Boot Barn Total Revenue

This quarter, Boot Barn reported a rather uninspiring 8.7% year-on-year revenue decline to $388.5 million in revenue, in line with Wall Street's estimates. The company is guiding for revenue to rise 5% year on year to $403 million next quarter, in line with the 4.9% year-on-year increase it recorded in the same quarter last year. Looking ahead, Wall Street expects sales to grow 9.6% over the next 12 months, an acceleration from this quarter.

Same-Store Sales

A company's same-store sales growth shows the year-on-year change in sales for its brick-and-mortar stores that have been open for at least a year, give or take, and e-commerce platform. This is a key performance indicator for retailers because it measures organic growth and demand.

Boot Barn's demand has been shrinking over the last eight quarters, and on average, its same-store sales have declined by 2.5% year on year. This performance is quite concerning and the company should reconsider its strategy before investing its precious capital into new store buildouts.

Boot Barn Year On Year Same Store Sales Growth

In the latest quarter, Boot Barn's same-store sales fell 5.9% year on year. This performance was more or less in line with the same quarter last year.

Number of Stores

The number of stores a retailer operates is a major factor of how much it can sell and its growth is a critical driver of how quickly its sales can grow.

When a retailer like Boot Barn is opening new stores, it usually means it's investing for growth because demand is greater than supply. Boot Barn's store count increased by 55 locations, or 15.9%, over the last 12 months to 400 total retail locations in the most recently reported quarter.

Boot Barn Operating Retail Locations

Taking a step back, the company has rapidly opened new stores over the last eight quarters, averaging 15.1% annual growth in its physical footprint. This store growth is much higher than other retailers and gives Boot Barn a chance to scale towards a mid-sized company over time. With an expanding store base and demand, revenue growth can come from multiple vectors: sales from new stores, sales from e-commerce, or increased foot traffic and higher sales per customer at existing stores.

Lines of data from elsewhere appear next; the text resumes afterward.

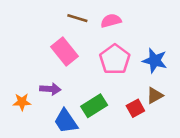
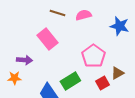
pink pentagon: (115, 59) -> (93, 56), moved
blue star: (155, 61) -> (119, 26), moved
purple arrow: (50, 89) -> (24, 60), moved

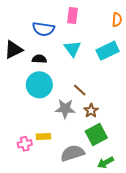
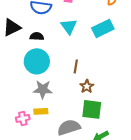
brown line: (80, 90) -> (76, 66), turned 56
gray star: (65, 109) -> (43, 89), moved
green square: (96, 134) -> (92, 109), turned 35

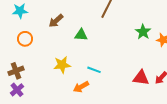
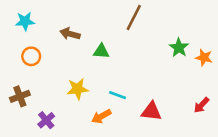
brown arrow: (56, 21) -> (70, 34), turned 56
red triangle: (141, 78) -> (151, 111), moved
purple cross: (17, 90) -> (46, 120), moved

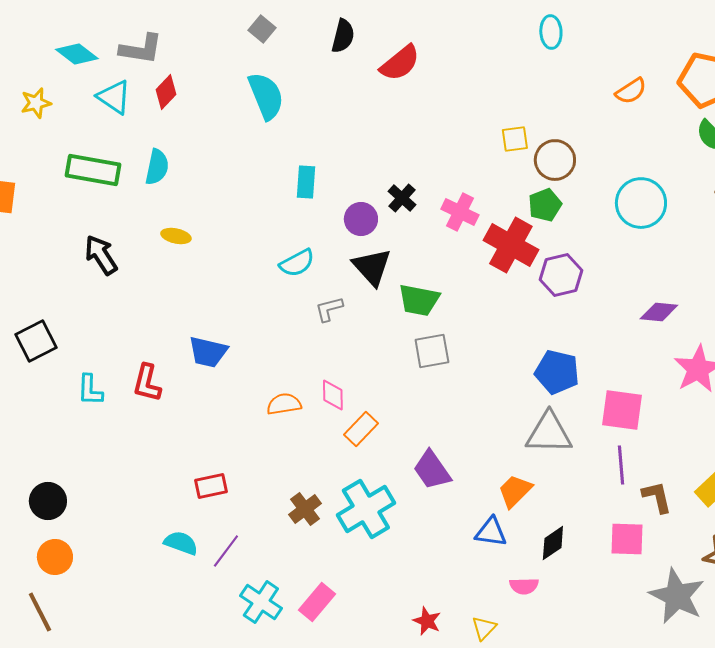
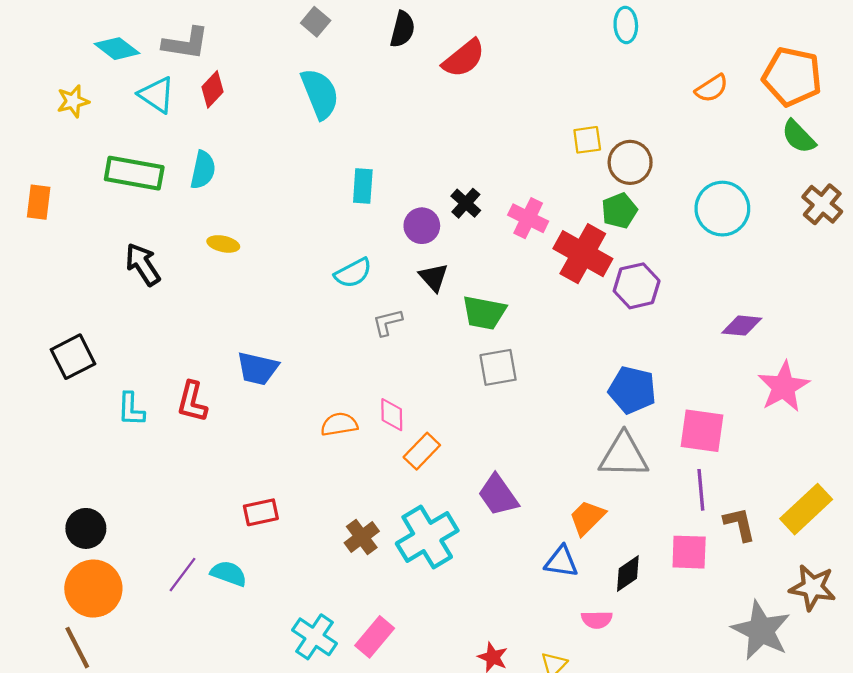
black triangle: (372, 267) -> (434, 277), size x0.7
pink square: (627, 539) -> (689, 552), moved
purple line: (226, 551) -> (182, 575), moved
orange circle: (55, 557) -> (93, 589), size x1.5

Gross Margin & Pricing Power

Gross profit margins tell us how much money a retailer gets to keep after paying for the goods it sells.

Boot Barn's unit economics are higher than the typical retailer, giving it the flexibility to invest in areas such as marketing and talent to reach more consumers. As you can see below, it's averaged a decent 36.8% gross margin over the last eight quarters. This means the company makes $0.37 for every $1 in revenue before accounting for its operating expenses.

Boot Barn Gross Margin (GAAP)

Boot Barn's gross profit margin came in at 35.9% this quarter, flat with the same quarter last year. This steady margin stems from its efforts to keep prices low for consumers and signals that it has stable input costs (such as freight expenses to transport goods).

Operating Margin

Operating margin is an important measure of profitability for retailers as it accounts for all expenses keeping the lights on, including wages, rent, advertising, and other administrative costs.

In Q1, Boot Barn generated an operating profit margin of 9.8%, down 4.9 percentage points year on year. We can infer Boot Barn was less efficient with its expenses or had lower leverage on its fixed costs because its operating margin decreased more than its gross margin.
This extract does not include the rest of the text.